Activity: Word for word, retype the first line of the records and every following line through the one containing "EN [button] (248, 21)".

Data records:
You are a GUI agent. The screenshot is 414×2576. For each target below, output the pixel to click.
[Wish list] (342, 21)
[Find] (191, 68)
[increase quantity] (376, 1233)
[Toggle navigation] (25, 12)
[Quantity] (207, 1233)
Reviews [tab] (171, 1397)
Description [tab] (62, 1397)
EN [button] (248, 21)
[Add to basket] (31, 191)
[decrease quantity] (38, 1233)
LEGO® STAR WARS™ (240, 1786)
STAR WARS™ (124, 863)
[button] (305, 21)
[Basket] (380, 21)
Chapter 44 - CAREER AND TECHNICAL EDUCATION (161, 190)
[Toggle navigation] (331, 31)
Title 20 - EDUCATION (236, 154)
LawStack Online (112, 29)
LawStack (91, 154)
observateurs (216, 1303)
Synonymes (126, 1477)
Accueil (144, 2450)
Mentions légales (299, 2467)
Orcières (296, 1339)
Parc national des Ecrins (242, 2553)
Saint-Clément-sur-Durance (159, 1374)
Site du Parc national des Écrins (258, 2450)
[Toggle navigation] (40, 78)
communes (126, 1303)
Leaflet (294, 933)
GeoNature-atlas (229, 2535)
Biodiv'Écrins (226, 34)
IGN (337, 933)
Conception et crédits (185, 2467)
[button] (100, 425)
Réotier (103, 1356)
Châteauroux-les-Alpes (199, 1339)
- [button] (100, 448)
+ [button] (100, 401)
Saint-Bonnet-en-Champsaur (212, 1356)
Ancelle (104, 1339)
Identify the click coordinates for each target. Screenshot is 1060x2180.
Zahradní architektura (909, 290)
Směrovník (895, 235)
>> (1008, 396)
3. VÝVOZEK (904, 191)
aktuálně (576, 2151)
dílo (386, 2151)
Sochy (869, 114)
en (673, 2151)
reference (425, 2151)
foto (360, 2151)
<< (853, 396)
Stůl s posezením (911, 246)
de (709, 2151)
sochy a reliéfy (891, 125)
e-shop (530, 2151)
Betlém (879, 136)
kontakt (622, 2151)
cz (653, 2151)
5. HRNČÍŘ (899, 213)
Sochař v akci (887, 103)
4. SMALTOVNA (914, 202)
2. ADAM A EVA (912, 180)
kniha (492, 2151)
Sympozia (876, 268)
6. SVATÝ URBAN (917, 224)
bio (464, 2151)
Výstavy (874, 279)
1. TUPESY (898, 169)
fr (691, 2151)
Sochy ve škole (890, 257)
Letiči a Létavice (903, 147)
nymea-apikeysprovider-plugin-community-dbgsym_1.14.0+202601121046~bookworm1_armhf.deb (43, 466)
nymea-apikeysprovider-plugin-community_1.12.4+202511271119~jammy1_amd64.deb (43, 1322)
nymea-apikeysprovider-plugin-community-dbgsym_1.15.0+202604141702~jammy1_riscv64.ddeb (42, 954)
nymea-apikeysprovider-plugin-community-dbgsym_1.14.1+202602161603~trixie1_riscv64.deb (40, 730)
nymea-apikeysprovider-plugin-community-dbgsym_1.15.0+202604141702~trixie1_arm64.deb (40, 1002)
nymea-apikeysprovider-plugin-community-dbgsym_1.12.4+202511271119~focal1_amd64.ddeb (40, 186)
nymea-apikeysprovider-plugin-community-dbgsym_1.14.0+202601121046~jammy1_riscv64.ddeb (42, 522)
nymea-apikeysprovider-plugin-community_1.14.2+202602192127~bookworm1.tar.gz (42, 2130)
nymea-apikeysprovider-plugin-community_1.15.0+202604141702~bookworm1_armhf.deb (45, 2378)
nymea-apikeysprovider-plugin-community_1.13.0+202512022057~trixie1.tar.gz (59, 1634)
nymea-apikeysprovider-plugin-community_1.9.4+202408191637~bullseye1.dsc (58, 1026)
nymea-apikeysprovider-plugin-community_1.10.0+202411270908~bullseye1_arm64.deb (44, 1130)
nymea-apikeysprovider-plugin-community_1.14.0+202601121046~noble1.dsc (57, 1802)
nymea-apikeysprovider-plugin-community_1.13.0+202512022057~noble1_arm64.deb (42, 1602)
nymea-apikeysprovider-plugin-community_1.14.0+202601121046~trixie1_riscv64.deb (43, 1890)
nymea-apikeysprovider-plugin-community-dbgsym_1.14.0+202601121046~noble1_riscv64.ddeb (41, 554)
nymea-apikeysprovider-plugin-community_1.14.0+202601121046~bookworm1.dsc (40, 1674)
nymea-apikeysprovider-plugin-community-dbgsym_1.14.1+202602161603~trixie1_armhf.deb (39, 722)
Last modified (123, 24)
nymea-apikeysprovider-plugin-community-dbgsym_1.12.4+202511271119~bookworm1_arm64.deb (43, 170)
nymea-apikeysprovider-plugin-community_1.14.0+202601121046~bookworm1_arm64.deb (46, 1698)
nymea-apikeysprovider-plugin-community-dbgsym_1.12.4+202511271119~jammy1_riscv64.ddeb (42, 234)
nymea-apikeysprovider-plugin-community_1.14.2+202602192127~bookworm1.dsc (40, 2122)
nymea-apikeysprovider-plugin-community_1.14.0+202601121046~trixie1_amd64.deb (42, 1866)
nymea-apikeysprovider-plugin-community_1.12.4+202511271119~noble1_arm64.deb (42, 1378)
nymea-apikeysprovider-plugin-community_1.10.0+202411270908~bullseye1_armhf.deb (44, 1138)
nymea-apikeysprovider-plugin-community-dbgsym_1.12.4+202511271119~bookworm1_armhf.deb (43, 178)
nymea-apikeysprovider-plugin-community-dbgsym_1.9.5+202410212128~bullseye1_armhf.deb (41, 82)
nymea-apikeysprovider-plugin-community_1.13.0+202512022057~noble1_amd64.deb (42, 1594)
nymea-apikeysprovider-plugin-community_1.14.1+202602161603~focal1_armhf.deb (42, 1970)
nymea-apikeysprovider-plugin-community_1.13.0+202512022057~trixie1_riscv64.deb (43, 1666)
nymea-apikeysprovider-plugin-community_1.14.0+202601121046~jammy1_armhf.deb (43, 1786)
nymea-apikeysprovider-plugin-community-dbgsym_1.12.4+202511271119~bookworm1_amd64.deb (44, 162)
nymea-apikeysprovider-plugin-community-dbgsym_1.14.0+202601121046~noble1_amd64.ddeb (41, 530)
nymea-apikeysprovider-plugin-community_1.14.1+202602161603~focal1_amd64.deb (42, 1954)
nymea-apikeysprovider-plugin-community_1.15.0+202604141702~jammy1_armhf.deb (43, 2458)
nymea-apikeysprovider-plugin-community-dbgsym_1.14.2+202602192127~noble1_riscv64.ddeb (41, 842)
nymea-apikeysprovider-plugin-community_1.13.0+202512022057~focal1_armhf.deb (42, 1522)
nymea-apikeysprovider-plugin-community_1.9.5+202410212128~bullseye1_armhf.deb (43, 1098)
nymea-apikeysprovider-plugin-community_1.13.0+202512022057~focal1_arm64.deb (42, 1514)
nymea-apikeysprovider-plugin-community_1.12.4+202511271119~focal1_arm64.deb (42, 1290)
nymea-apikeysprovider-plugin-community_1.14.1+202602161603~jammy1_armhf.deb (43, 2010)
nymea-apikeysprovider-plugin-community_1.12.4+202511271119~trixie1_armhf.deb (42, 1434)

Final answer:
You are a GUI agent. The screenshot is 414×2576. For each target below, output the pixel to click.
[Wish list] (342, 21)
[Find] (191, 68)
[increase quantity] (376, 1233)
[Toggle navigation] (25, 12)
[Quantity] (207, 1233)
Reviews [tab] (171, 1397)
Description [tab] (62, 1397)
EN [button] (248, 21)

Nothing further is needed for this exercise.